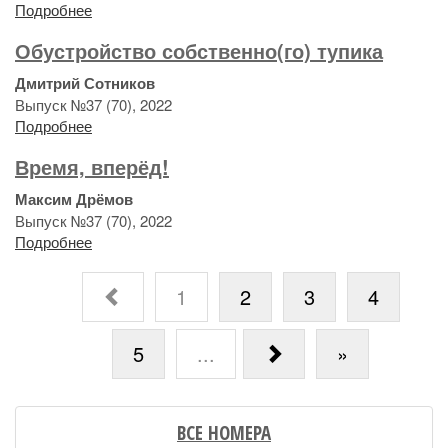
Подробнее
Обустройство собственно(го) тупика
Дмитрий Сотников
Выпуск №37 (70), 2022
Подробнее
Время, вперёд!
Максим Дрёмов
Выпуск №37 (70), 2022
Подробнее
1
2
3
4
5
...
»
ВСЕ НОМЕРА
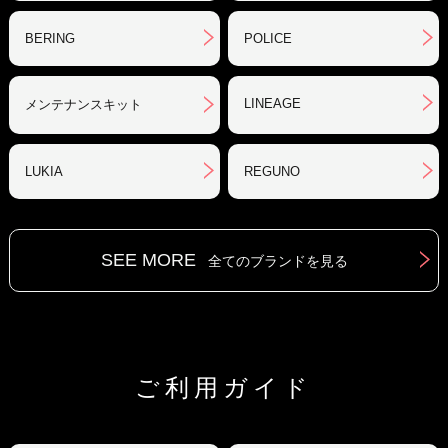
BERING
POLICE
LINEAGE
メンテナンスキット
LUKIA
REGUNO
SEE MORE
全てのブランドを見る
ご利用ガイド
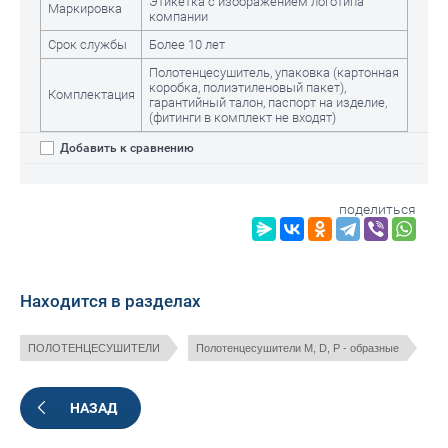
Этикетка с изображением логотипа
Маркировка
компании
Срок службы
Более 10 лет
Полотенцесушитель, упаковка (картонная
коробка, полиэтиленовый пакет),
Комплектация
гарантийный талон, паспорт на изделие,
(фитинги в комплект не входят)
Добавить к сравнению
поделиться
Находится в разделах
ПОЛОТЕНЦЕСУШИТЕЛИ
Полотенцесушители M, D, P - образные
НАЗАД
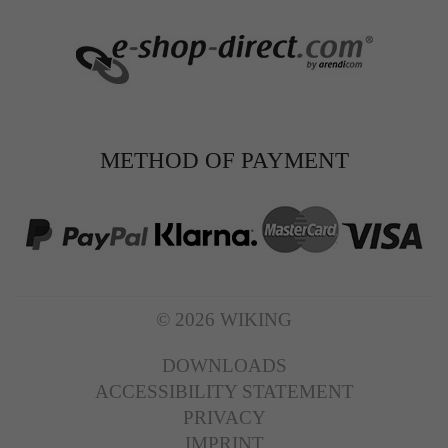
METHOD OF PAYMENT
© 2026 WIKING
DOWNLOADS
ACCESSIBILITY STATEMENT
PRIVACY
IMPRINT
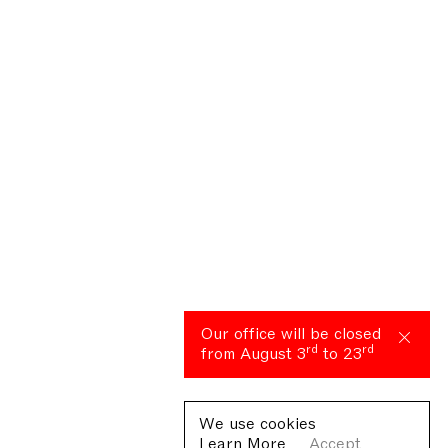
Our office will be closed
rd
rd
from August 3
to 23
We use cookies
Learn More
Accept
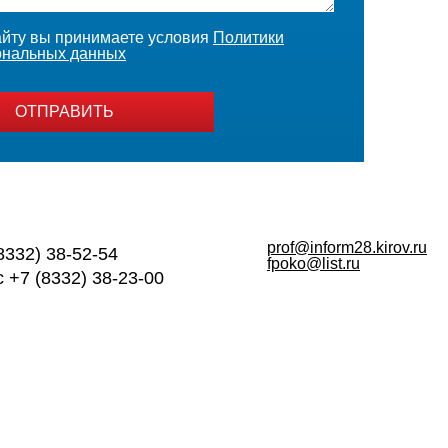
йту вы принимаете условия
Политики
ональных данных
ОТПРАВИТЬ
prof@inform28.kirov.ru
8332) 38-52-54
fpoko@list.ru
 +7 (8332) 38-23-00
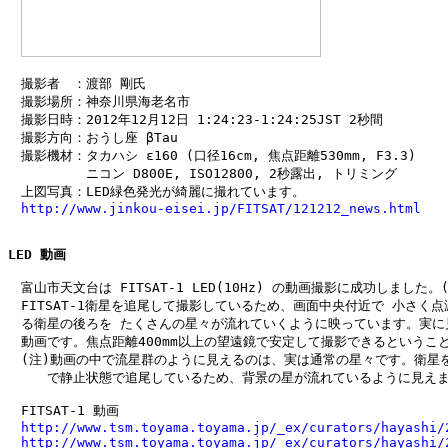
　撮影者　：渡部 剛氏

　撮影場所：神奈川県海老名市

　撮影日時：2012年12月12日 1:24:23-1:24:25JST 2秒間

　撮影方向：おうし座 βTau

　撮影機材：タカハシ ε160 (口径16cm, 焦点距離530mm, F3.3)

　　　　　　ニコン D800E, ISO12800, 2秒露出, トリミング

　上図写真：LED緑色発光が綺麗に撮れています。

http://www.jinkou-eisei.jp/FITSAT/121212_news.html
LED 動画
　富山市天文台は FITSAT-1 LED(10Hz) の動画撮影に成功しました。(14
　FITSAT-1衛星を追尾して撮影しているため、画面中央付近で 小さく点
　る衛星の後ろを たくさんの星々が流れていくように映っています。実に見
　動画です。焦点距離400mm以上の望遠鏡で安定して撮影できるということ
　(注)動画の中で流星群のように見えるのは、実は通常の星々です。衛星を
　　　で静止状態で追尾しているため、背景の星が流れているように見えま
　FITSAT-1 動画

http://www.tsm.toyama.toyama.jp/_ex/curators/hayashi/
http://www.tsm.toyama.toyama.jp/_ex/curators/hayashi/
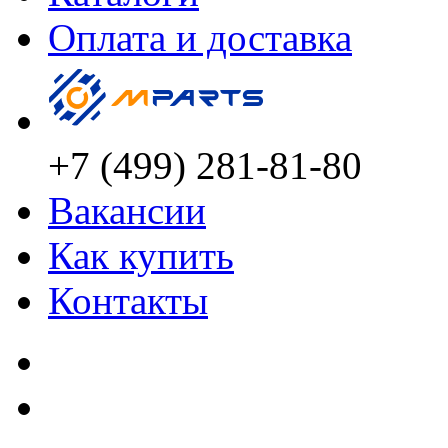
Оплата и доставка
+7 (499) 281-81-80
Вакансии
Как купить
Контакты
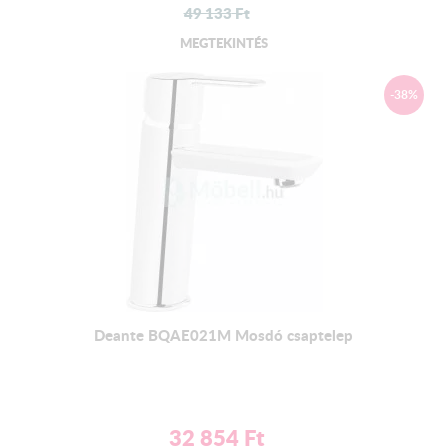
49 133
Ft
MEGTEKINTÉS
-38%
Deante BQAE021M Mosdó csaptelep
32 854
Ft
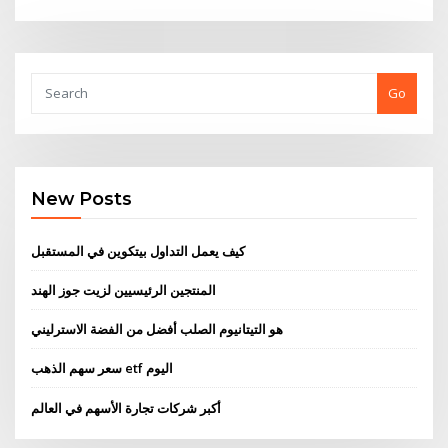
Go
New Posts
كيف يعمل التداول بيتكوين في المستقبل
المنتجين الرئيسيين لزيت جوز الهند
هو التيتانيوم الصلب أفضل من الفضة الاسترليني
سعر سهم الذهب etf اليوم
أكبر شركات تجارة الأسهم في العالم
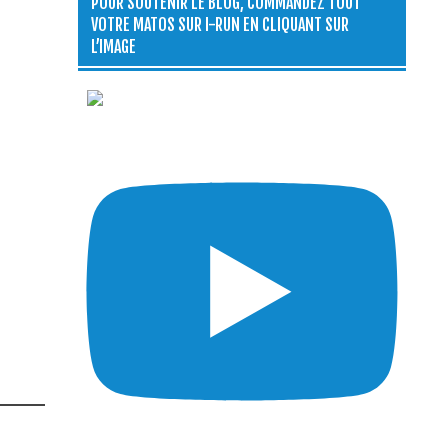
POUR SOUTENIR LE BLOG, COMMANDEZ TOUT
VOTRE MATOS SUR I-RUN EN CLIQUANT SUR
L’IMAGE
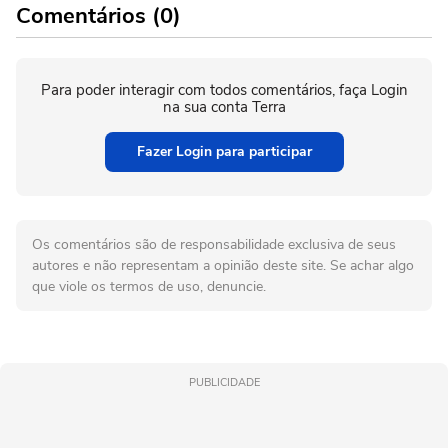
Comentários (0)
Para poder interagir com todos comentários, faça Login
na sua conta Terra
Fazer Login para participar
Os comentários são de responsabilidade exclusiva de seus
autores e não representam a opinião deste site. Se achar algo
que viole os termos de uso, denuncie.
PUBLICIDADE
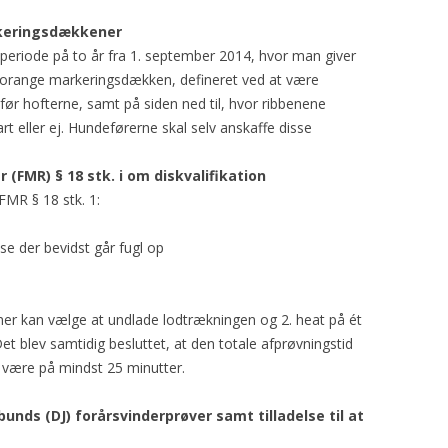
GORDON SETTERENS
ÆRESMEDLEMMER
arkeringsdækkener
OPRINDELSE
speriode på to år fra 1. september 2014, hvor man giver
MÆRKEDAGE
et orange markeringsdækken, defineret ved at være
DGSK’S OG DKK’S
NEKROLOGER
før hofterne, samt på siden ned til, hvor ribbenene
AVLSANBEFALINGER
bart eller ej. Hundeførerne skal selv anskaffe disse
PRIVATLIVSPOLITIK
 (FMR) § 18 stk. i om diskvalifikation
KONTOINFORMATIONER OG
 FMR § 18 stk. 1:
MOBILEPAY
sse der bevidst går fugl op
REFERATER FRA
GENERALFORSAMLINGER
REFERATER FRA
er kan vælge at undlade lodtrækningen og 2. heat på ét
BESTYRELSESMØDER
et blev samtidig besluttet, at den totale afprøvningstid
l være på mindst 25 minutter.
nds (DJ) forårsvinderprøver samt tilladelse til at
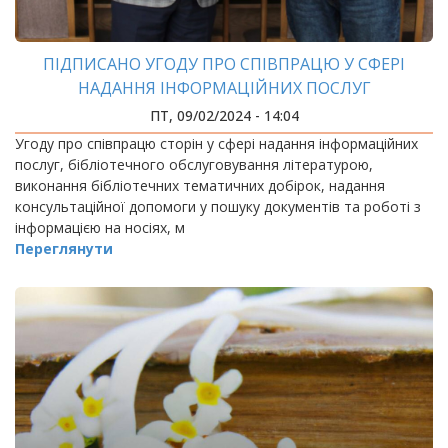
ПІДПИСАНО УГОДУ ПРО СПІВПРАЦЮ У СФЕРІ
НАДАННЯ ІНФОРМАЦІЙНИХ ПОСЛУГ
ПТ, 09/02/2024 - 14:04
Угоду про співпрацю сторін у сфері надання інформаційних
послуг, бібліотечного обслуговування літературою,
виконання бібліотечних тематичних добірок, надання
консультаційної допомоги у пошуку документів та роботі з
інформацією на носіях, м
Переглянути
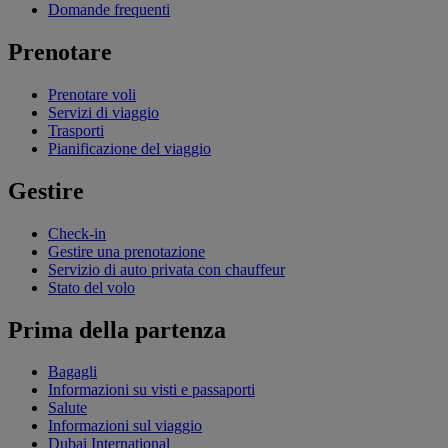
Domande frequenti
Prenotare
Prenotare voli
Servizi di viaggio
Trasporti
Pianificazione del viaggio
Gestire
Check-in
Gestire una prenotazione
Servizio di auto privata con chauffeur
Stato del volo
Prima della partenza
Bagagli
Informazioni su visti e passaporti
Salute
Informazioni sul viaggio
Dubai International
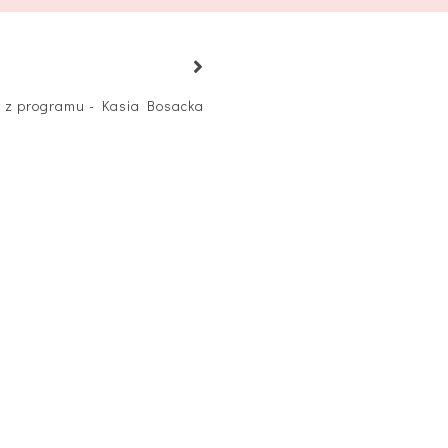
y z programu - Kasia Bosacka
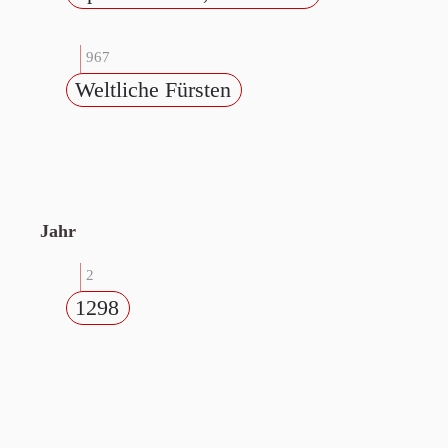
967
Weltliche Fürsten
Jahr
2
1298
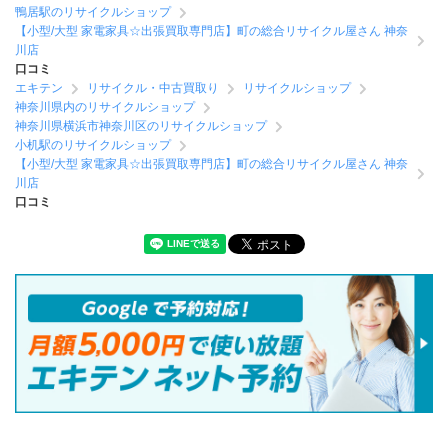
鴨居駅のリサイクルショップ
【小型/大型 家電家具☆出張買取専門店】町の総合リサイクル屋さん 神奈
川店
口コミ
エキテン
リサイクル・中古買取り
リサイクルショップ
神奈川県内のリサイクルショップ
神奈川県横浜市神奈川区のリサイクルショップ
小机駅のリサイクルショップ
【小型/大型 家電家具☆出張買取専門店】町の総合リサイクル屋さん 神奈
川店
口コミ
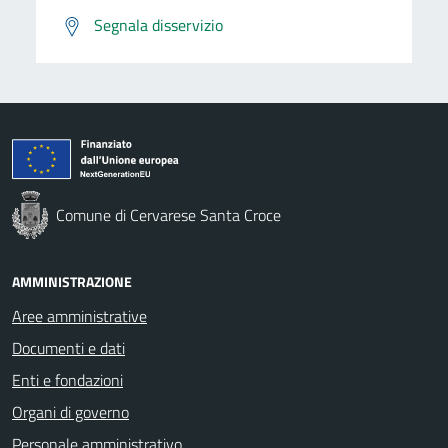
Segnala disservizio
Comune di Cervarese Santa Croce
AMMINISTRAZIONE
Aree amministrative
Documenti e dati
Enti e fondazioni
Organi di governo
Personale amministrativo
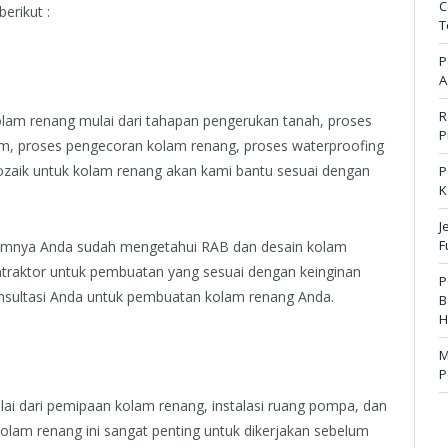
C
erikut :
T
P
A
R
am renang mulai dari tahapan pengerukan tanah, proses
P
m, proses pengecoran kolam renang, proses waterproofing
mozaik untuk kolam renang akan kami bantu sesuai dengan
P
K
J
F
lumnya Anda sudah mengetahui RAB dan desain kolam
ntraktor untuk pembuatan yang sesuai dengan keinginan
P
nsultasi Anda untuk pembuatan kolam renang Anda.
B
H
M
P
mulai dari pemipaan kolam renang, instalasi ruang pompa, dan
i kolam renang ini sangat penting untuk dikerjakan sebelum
= = =
## Exercise goal
With the pictures removed, copy the data above word for word.

## Result for this exercise
Подробнее
Обустройство собственно(го) тупика
Дмитрий Сотников
Выпуск №37 (70), 2022
Подробнее
Время, вперёд!
Максим Дрёмов
Выпуск №37 (70), 2022
Подробнее
1
2
3
4
5
...
»
ВСЕ НОМЕРА
BERING
POLICE
LINEAGE
メンテナンスキット
LUKIA
REGUNO
SEE MORE
全てのブランドを見る
ご利用ガイド
Этикетка с изображением логотипа
Маркировка
компании
Срок службы
Более 10 лет
Полотенцесушитель, упаковка (картонная
коробка, полиэтиленовый пакет),
Комплектация
гарантийный талон, паспорт на изделие,
(фитинги в комплект не входят)
Добавить к сравнению
поделиться
Находится в разделах
ПОЛОТЕНЦЕСУШИТЕЛИ
Полотенцесушители M, D, P - образные
НАЗАД
METHOD OF PAYMENT
© 2026 WIKING
DOWNLOADS
ACCESSIBILITY STATEMENT
PRIVACY
IMPRINT
Our office will be closed
rd
rd
from August 3
to 23
We use cookies
Learn More
Accept
йту вы принимаете условия
Политики
ональных данных
ОТПРАВИТЬ
prof@inform28.kirov.ru
8332) 38-52-54
fpoko@list.ru
 +7 (8332) 38-23-00
　撮影者　：渡部 剛氏

　撮影場所：神奈川県海老名市

　撮影日時：2012年12月12日 1:24:23-1:24:25JST 2秒間

　撮影方向：おうし座 βTau

　撮影機材：タカハシ ε160 (口径16cm, 焦点距離530mm, F3.3)

　　　　　　ニコン D800E, ISO12800, 2秒露出, トリミング

　上図写真：LED緑色発光が綺麗に撮れています。

http://www.jinkou-eisei.jp/FITSAT/121212_news.html
LED 動画
　富山市天文台は FITSAT-1 LED(10Hz) の動画撮影に成功しました。(14
　FITSAT-1衛星を追尾して撮影しているため、画面中央付近で 小さく点
　る衛星の後ろを たくさんの星々が流れていくように映っています。実に見
　動画です。焦点距離400mm以上の望遠鏡で安定して撮影できるということ
　(注)動画の中で流星群のように見えるのは、実は通常の星々です。衛星を
　　　で静止状態で追尾しているため、背景の星が流れているように見えま
　FITSAT-1 動画

http://www.tsm.toyama.toyama.jp/_ex/curators/hayashi/
http://www.tsm.toyama.toyama.jp/_ex/curators/hayashi/
Оплата и доставка
+7 (499) 281-81-80
Вакансии
Как купить
Контакты
49 133
Ft
MEGTEKINTÉS
-38%
Deante BQAE021M Mosdó csaptelep
32 854
Ft
Go
New Posts
كيف يعمل التداول بيتكوين في المستقبل
المنتجين الرئيسيين لزيت جوز الهند
هو التيتانيوم الصلب أفضل من الفضة الاسترليني
سعر سهم الذهب etf اليوم
أكبر شركات تجارة الأسهم في العالم
POUR SOUTENIR LE BLOG, COMMANDEZ TOUT
VOTRE MATOS SUR I-RUN EN CLIQUANT SUR
L’IMAGE
Comentários (0)
Para poder interagir com todos comentários, faça Login
na sua conta Terra
Fazer Login para participar
Os comentários são de responsabilidade exclusiva de seus
autores e não representam a opinião deste site. Se achar algo
que viole os termos de uso, denuncie.
PUBLICIDADE
GORDON SETTERENS
ÆRESMEDLEMMER
arkeringsdækkener
OPRINDELSE
speriode på to år fra 1. september 2014, hvor man giver
MÆRKEDAGE
et orange markeringsdækken, defineret ved at være
DGSK’S OG DKK’S
NEKROLOGER
før hofterne, samt på siden ned til, hvor ribbenene
AVLSANBEFALINGER
bart eller ej. Hundeførerne skal selv anskaffe disse
PRIVATLIVSPOLITIK
 (FMR) § 18 stk. i om diskvalifikation
KONTOINFORMATIONER OG
 FMR § 18 stk. 1:
MOBILEPAY
sse der bevidst går fugl op
REFERATER FRA
GENERALFORSAMLINGER
REFERATER FRA
er kan vælge at undlade lodtrækningen og 2. heat på ét
BESTYRELSESMØDER
et blev samtidig besluttet, at den totale afprøvningstid
l være på mindst 25 minutter.
nds (DJ) forårsvinderprøver samt tilladelse til at
ПІДПИСАНО УГОДУ ПРО СПІВПРАЦЮ У СФЕРІ
НАДАННЯ ІНФОРМАЦІЙНИХ ПОСЛУГ
ПТ, 09/02/2024 - 14:04
Угоду про співпрацю сторін у сфері надання інформаційних
послуг, бібліотечного обслуговування літературою,
виконання бібліотечних тематичних добірок, надання
консультаційної допомоги у пошуку документів та роботі з
інформацією на носіях, м
Переглянути
Domande frequenti
Prenotare
Prenotare voli
Servizi di viaggio
Trasporti
Pianificazione del viaggio
Gestire
Check-in
Gestire una prenotazione
Servizio di auto privata con chauffeur
Stato del volo
Prima della partenza
Bagagli
Informazioni su visti e passaporti
Salute
Informazioni sul viaggio
Dubai International
y z programu - Kasia Bosacka
967
Weltliche Fürsten
Jahr
2
1298
鴨居駅のリサイクルショップ
【小型/大型 家電家具☆出張買取専門店】町の総合リサイクル屋さん 神奈
川店
口コミ
エキテン
リサイクル・中古買取り
リサイクルショップ
神奈川県内のリサイクルショップ
神奈川県横浜市神奈川区のリサイクルショップ
小机駅のリサイクルショップ
【小型/大型 家電家具☆出張買取専門店】町の総合リサイクル屋さん 神奈
川店
口コミ
Segnala disservizio
Comune di Cervarese Santa Croce
AMMINISTRAZIONE
Aree amministrative
Documenti e dati
Enti e fondazioni
Organi di governo
Personale amministrativo
C
erikut :
T
P
A
R
am renang mulai dari tahapan pengerukan tanah, proses
P
m, proses pengecoran kolam renang, proses waterproofing
mozaik untuk kolam renang akan kami bantu sesuai dengan
P
K
J
F
lumnya Anda sudah mengetahui RAB dan desain kolam
ntraktor untuk pembuatan yang sesuai dengan keinginan
P
nsultasi Anda untuk pembuatan kolam renang Anda.
B
H
M
P
mulai dari pemipaan kolam renang, instalasi ruang pompa, dan
i kolam renang ini sangat penting untuk dikerjakan sebelum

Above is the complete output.